[SYSTEMDS-521] Add lineage option exposing eviction policies.
This patch exposes cache eviction policies. In addition to that
this patch tunes the weights for the scoring function, adds new
reusable instructions and sanity checks.
diff --git a/dev/Tasks.txt b/dev/Tasks.txt
index 3bf07c7..39cab22 100644
--- a/dev/Tasks.txt
+++ b/dev/Tasks.txt
@@ -357,4 +357,7 @@
* Break append instruction to cbind and rbind
SYSTEMDS-510 IO formats
- * 511 Add protobuf support to write and read FrameBlocks to HDFS OK
\ No newline at end of file
+ * 511 Add protobuf support to write and read FrameBlocks to HDFS OK
+
+SYSTEMDS-520 Lineage Tracing, Reuse and Integration III
+ * 521 New lineage option exposing cache policies OK
\ No newline at end of file
diff --git a/src/main/java/org/apache/sysds/api/DMLOptions.java b/src/main/java/org/apache/sysds/api/DMLOptions.java
index be0e266..5d8b360 100644
--- a/src/main/java/org/apache/sysds/api/DMLOptions.java
+++ b/src/main/java/org/apache/sysds/api/DMLOptions.java
@@ -31,6 +31,7 @@
import org.apache.commons.cli.PosixParser;
import org.apache.sysds.common.Types.ExecMode;
import org.apache.sysds.hops.OptimizerUtils;
+import org.apache.sysds.runtime.lineage.LineageCacheConfig.LineageCachePolicy;
import org.apache.sysds.runtime.lineage.LineageCacheConfig.ReuseCacheType;
import org.apache.sysds.utils.Explain;
import org.apache.sysds.utils.Explain.ExplainType;
@@ -60,7 +61,8 @@
public boolean help = false; // whether to print the usage option
public boolean lineage = false; // whether compute lineage trace
public boolean lineage_dedup = false; // whether deduplicate lineage items
- public ReuseCacheType linReuseType = ReuseCacheType.NONE;
+ public ReuseCacheType linReuseType = ReuseCacheType.NONE; // reuse type (full, partial, hybrid)

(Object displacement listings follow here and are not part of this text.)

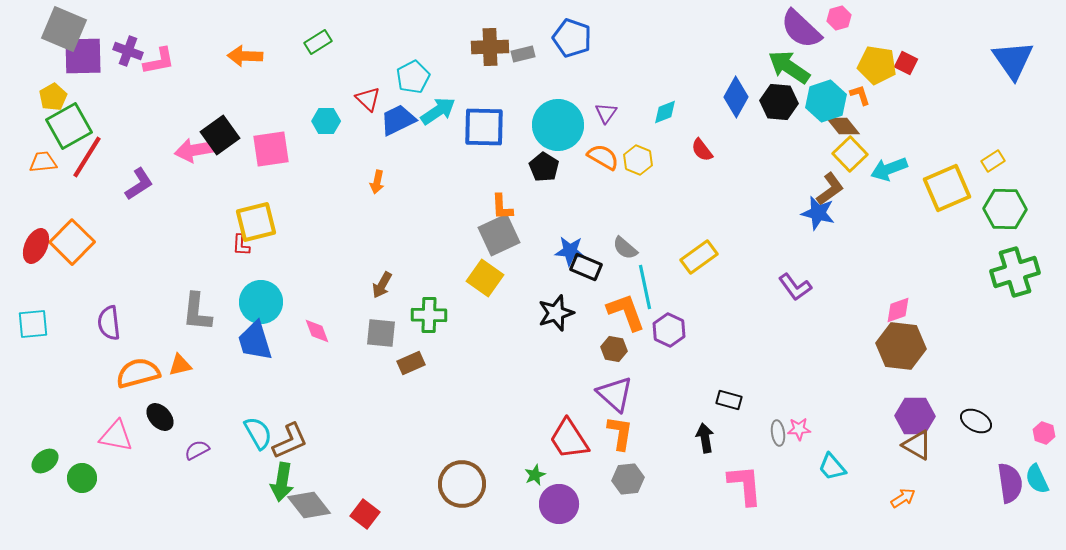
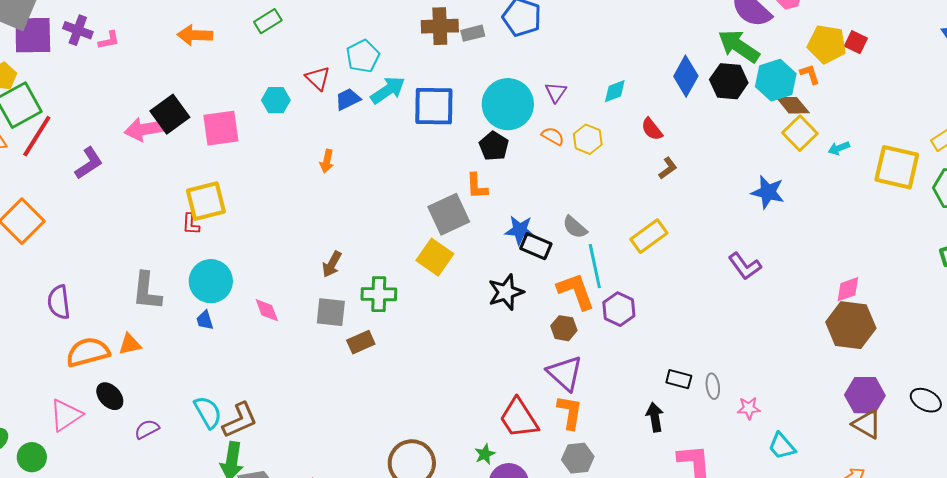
pink L-shape: (159, 61) -> (109, 40), size x0.7
blue trapezoid: (398, 120) -> (348, 99), size x0.7
orange semicircle: (603, 157) -> (553, 136), size x0.7
cyan arrow: (889, 169) -> (839, 148), size x0.6
yellow square: (947, 188) -> (897, 167), turned 36
brown L-shape: (830, 189) -> (668, 168), moved, size x0.7
orange L-shape: (502, 207) -> (477, 186), moved
blue trapezoid: (255, 341) -> (205, 320), size x0.5
gray ellipse: (778, 433) -> (713, 386), moved
pink triangle: (116, 436) -> (66, 415), turned -45

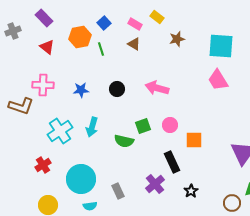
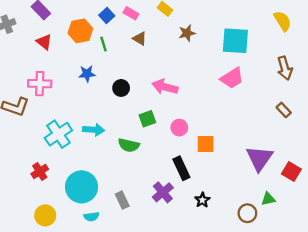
pink rectangle: (135, 24) -> (131, 13), moved
pink trapezoid: (218, 80) -> (232, 78), turned -90
blue star: (81, 90) -> (87, 74), moved
green square: (143, 126) -> (147, 119), moved
cyan arrow: (92, 127) -> (94, 130), turned -102

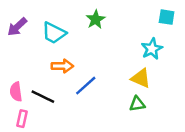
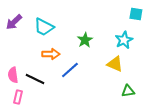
green star: (96, 19) -> (85, 40), moved
green triangle: (137, 104) -> (128, 91), moved

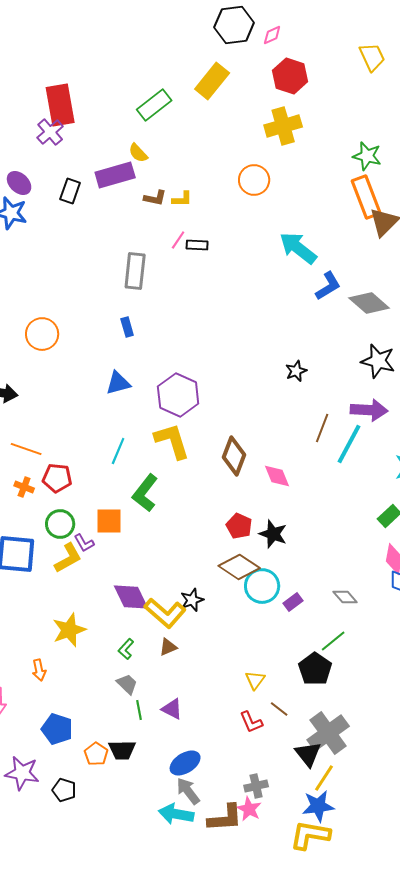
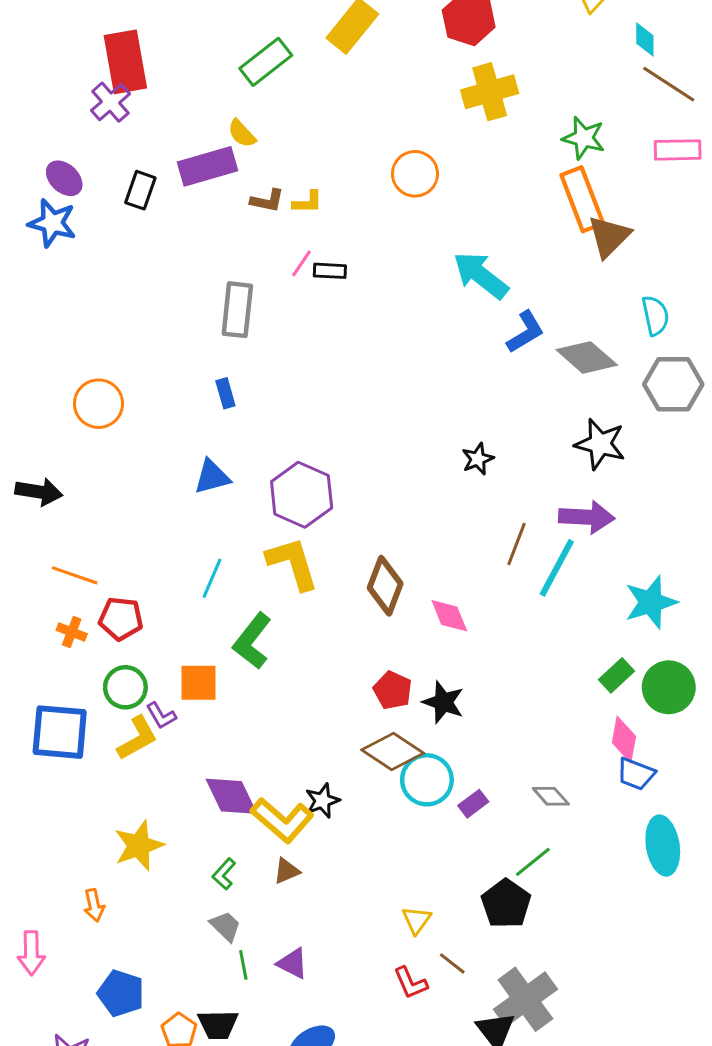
yellow cross: (283, 126) -> (490, 92), moved

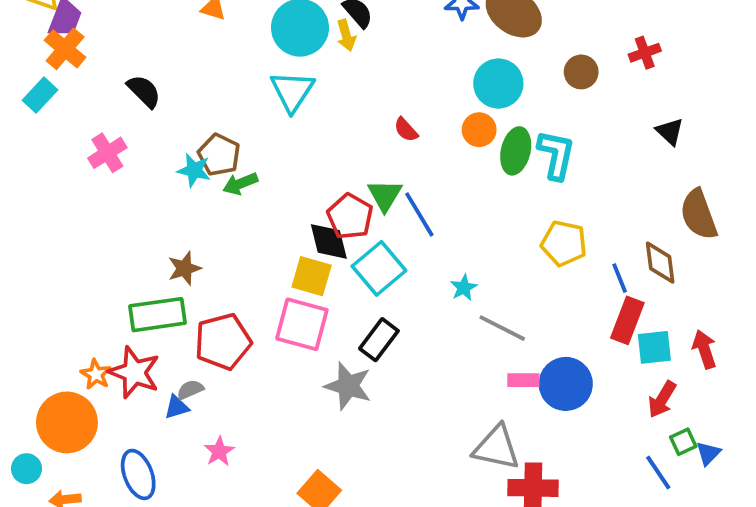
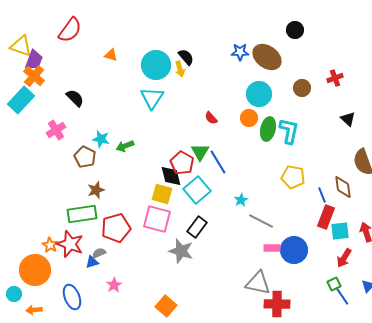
cyan rectangle: (40, 95) -> (21, 100), size x1.5
brown pentagon: (219, 155) -> (85, 157), moved
green square: (683, 442) -> (334, 284), moved

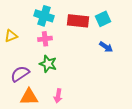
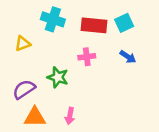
yellow triangle: (11, 36) -> (23, 43), moved
pink cross: (45, 39) -> (87, 57), moved

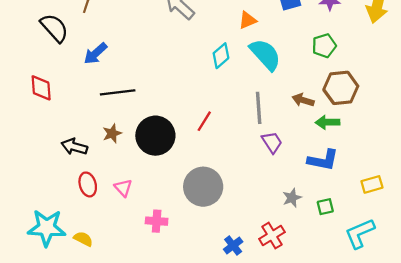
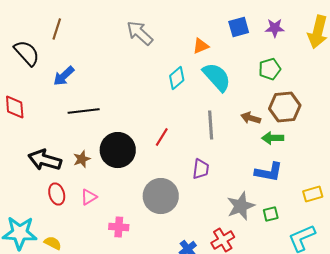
brown star: (112, 133) -> (82, 159), moved
purple trapezoid: (272, 142) -> (201, 169), moved, turned 40
black arrow: (74, 147) -> (45, 160), size x1.4
pink triangle: (123, 188) -> (89, 197), turned 42
gray star: (292, 198) -> (241, 206), size x1.6

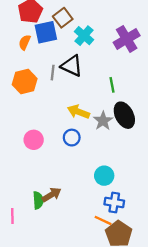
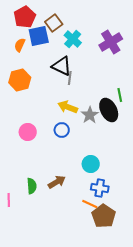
gray line: (53, 73) -> (70, 78), moved
green line: (112, 85) -> (120, 95), moved
brown arrow: (52, 195) -> (57, 182), moved

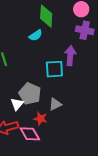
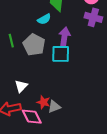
purple arrow: (70, 56) -> (64, 37), moved
gray pentagon: (30, 94) -> (34, 45), moved
gray triangle: (55, 104) -> (54, 107), moved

+ public LineageCachePolicy linCachePolicy= LineageCachePolicy.HYBRID; // lineage cache eviction policy
public boolean fedWorker = false;
public int fedWorkerPort = -1;
public boolean checkPrivacy = false; // Check which privacy constraints are loaded and checked during federated execution
@@ -127,6 +129,12 @@
dmlOptions.linReuseType = ReuseCacheType.REUSE_HYBRID;
else if (lineageType.equalsIgnoreCase("none"))
dmlOptions.linReuseType = ReuseCacheType.NONE;
+ else if (lineageType.equalsIgnoreCase("policy_lru"))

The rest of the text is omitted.